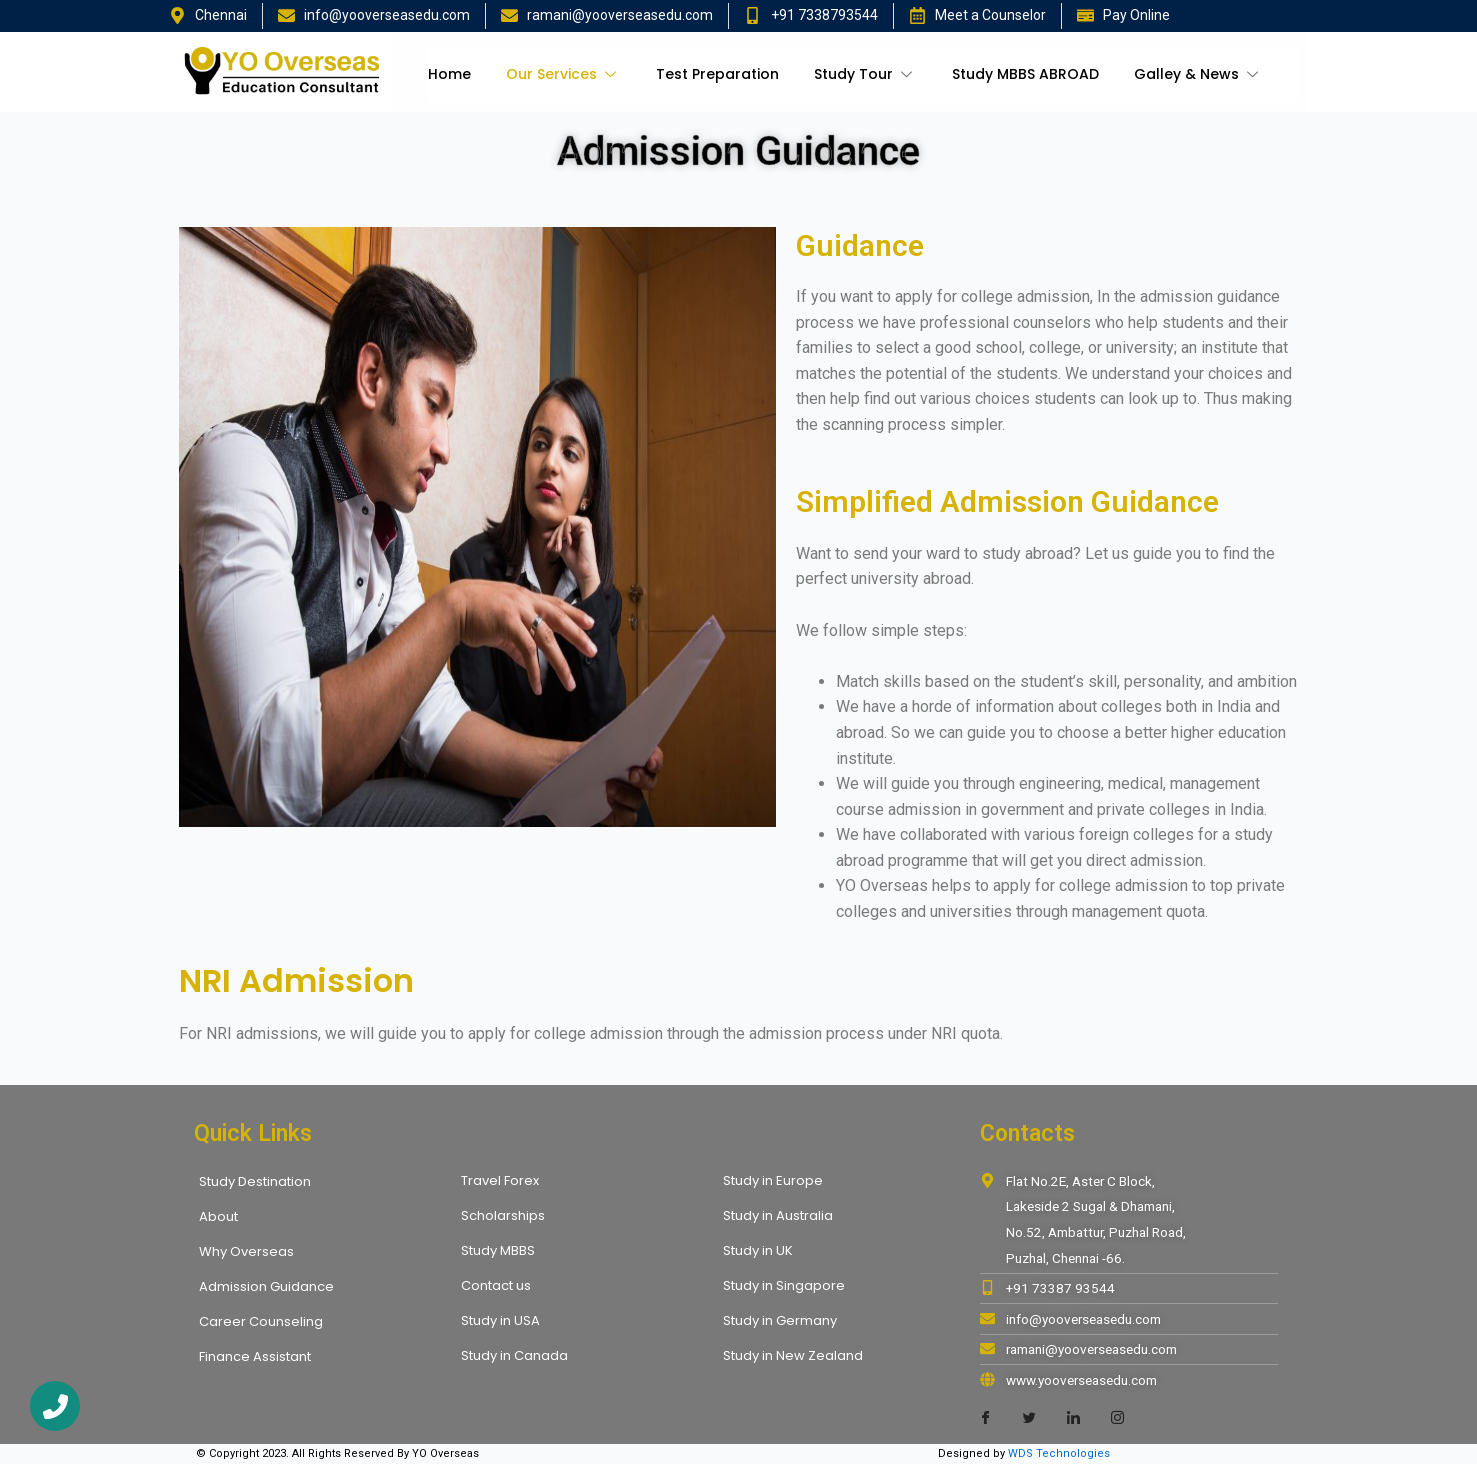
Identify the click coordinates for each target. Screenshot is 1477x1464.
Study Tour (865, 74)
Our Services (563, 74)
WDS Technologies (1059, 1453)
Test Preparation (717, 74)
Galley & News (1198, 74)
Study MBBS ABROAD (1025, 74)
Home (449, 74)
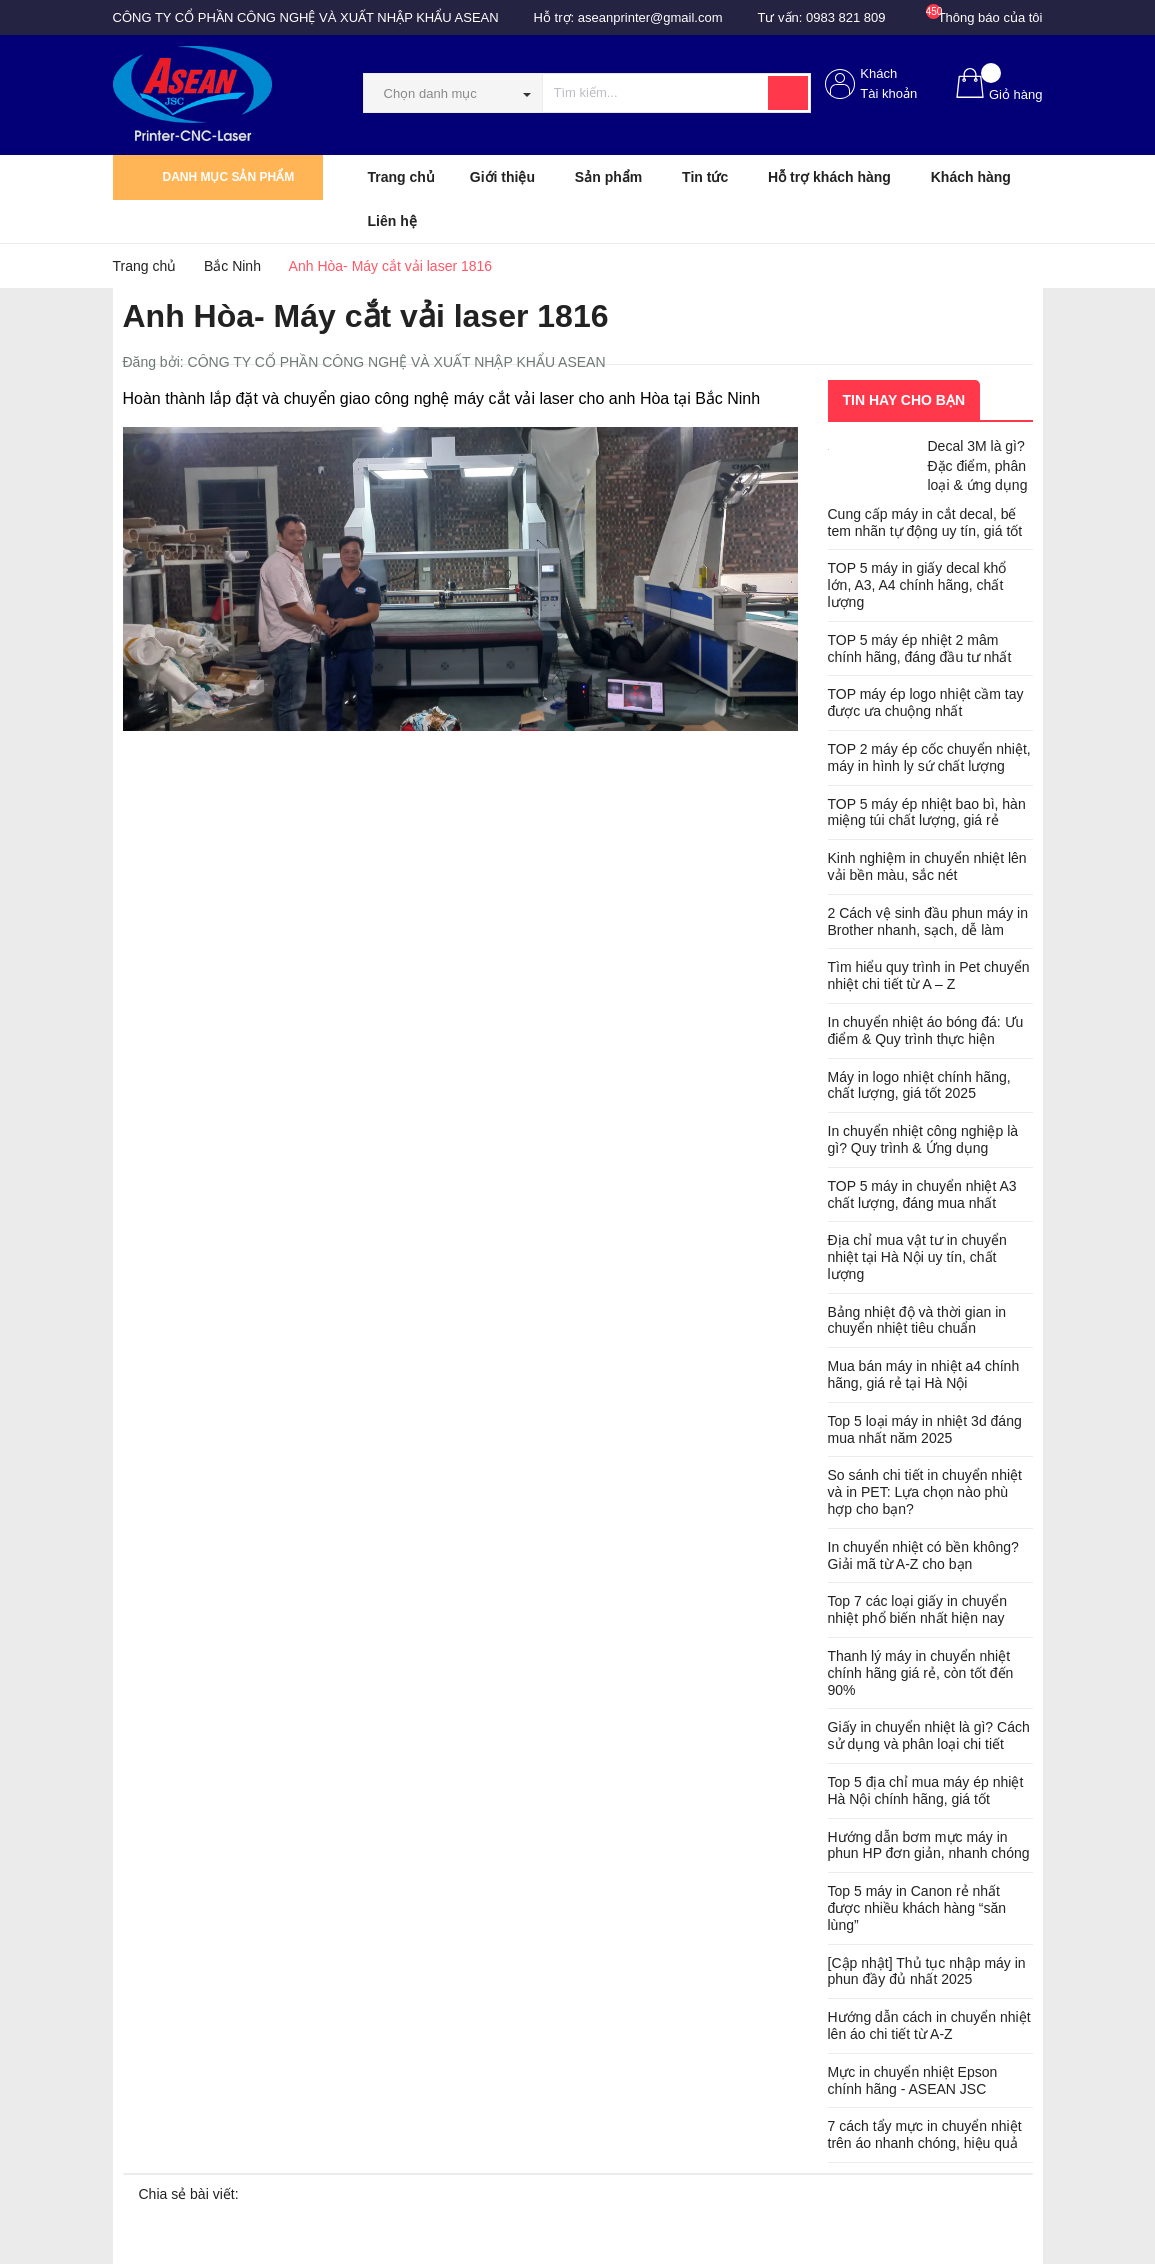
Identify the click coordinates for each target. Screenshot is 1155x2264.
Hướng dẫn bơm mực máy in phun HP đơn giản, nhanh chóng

--

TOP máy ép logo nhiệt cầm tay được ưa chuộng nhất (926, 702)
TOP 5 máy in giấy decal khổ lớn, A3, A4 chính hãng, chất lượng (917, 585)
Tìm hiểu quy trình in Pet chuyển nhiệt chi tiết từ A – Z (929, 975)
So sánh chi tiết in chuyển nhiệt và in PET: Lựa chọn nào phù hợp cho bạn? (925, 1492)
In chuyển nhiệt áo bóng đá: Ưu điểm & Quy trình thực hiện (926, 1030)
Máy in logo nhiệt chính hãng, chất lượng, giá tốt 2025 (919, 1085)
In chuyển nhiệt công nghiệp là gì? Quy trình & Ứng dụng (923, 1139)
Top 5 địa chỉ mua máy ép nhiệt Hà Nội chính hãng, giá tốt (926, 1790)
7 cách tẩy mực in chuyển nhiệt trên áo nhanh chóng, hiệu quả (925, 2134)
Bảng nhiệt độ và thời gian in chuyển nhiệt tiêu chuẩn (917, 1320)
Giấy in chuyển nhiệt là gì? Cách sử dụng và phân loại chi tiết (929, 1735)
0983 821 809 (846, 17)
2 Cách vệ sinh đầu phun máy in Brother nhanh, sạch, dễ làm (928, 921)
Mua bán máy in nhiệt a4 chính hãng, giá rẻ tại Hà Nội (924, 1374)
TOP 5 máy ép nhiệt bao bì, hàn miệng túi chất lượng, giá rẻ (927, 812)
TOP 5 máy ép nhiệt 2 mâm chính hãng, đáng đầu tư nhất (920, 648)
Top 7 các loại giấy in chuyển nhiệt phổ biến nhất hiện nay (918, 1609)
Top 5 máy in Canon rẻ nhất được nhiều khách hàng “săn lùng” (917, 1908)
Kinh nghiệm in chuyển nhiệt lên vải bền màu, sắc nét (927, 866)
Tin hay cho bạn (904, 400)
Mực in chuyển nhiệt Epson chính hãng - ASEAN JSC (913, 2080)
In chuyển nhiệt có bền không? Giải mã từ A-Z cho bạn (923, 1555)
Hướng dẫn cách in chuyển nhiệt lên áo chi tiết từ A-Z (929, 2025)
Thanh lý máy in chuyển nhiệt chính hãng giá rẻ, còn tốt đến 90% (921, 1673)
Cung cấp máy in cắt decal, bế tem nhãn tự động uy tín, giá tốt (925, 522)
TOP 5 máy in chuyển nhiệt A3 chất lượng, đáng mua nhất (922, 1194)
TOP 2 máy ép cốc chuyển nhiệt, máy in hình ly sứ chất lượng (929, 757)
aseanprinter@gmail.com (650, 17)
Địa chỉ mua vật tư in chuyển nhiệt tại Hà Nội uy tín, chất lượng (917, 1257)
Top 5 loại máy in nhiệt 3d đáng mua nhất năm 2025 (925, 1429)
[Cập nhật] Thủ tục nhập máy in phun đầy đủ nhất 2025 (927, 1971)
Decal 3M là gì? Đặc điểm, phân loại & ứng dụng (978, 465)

---

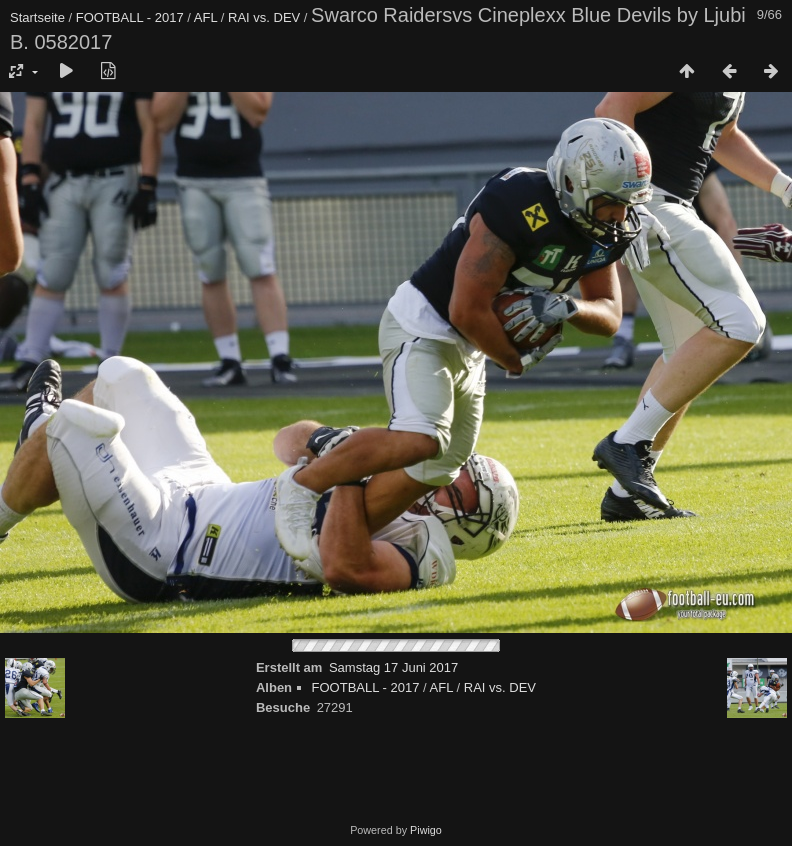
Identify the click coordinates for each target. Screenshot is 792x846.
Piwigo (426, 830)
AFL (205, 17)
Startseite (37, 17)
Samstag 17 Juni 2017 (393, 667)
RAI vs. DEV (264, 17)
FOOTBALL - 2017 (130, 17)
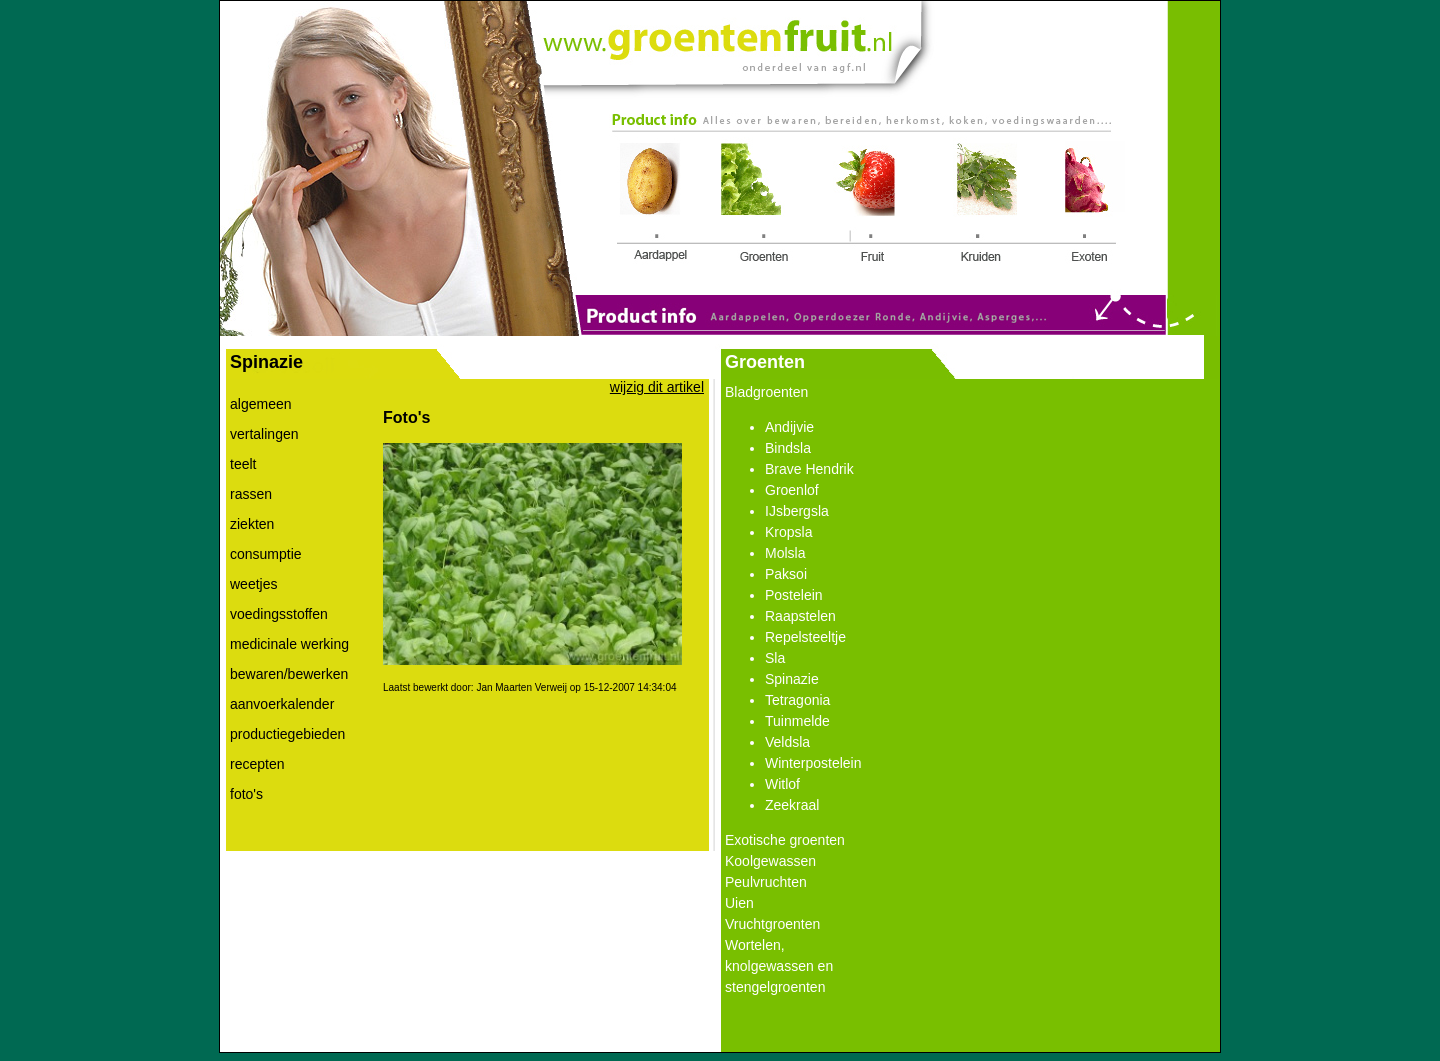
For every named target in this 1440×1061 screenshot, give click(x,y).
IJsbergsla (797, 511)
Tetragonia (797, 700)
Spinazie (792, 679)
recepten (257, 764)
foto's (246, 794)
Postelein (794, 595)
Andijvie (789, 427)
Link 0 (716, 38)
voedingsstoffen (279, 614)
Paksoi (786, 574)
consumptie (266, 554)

▸ **ASSIGNED TASK**:
Above are records with pictures. Reproduce exactly only the lines from the line with "Screenshot is 1477x1464." through the line with "Hướng dẫn bơm", both ends included, and leave the pictures out.

▸ **THE ANSWER**:
Identify the click coordinates for each target. Screenshot is 1477x1464.
Study Tour (865, 74)
Our Services (563, 74)
WDS Technologies (1059, 1453)
Test Preparation (717, 74)
Galley & News (1198, 74)
Study MBBS ABROAD (1025, 74)
Home (449, 74)
Identify the click coordinates for each target. Screenshot is 1155x2264.
Hướng dẫn bơm mực máy in phun HP đơn giản, nhanh chóng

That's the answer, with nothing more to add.